So long as there isn't a requirement to implement this, I'm not going to lie down in the road against it. By which you can infer that I would be -1 if there's a MUST for implementation, and a very strong -1 if it overrides the web architecture preferred method of HTTP headers.

aisaac commented 6 years ago

I'm quite split. To me in theory the use case could be approved, requirement(s) derived from it, and then we decide to reject the requirements if we think they're too much at odds with web architecture. This is tedious, but this would document why we've not gone this way. And I think this can be useful, as others may claim that this use case corresponds to a desire they have. For one I would understand that people used to the OAI-PMH parameter could be tempted to push for this have this pattern still available in a more general setting. So with this in mind I would vote for saying that the use case is in scope.

On the other hand, our charter (https://www.w3.org/2017/dxwg/charter) dictates that content negotiation by application profile should be the only delivery option that we explore. So this would be a reason to rule out the part about using alternatives to negotiation. The one thing the charter does not explicitly reject would be the part about discovering the available profiles, i.e. the ListMetadataFormats parameter from OAI-PMH (https://www.openarchives.org/OAI/openarchivesprotocol.html#ListMetadataFormats). But without the other pattern to access data in certain profiles without conneg, this would be a bit moot.

In any case, @nicholascar has answered the questions I had. And the title could be indeed changed to reflect better the content of the use case. I had understood 'profile information' to be 'metadata describing the profile', i.e. ProfileDesc statements...

@larsgsvensson @RubenVerborgh @rob-metalinkage I have an action to call for your feedback about this case, now that it's been edited by Nick :-)

agreiner commented 6 years ago

I think this use case is extremely important and fully in scope. Our charter tells us to develop guidance in the use of profiles, and if we are going to be suggesting the use of content negotiation, I would suggest that item number one in the list of principles would be to also provide a means of profile discovery without content negotiation. I don't see that as at all at odds with web architecture. Conneg requires that the representations to be served have dereferenceable URIs anyway. We needn't (and IMHO shouldn't) specify the use of query strings.
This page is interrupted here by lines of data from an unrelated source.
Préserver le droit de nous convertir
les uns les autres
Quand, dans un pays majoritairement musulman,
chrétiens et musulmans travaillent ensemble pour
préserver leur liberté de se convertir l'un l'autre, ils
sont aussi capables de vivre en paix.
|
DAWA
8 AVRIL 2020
One of my biggest concerns with profile negotiation is that the content of the underlying resource is different in the representations served by content negotiation. Clients are limited to an automated negotiation even though information to which the user has no access is relevant to the choice. For example, the same dataset distribution served for different profiles may offer more content with a profile that describes more things. The user may want the fuller set of data but would have no means of knowing that it exists. If we assume use only by profile-specific applications, then the application cannot do anything with the alternatives that it is configured not to accept, so the issue goes away. But I can easily imagine applications that are not limited to a single profile or even a short list of them. Even if they use * to accept all possible profiles, they only get one. They may get a list in the reply header, but there is no reasonable way to indicate the differences in content between them. Human consumers won't even get that, unless we address this issue.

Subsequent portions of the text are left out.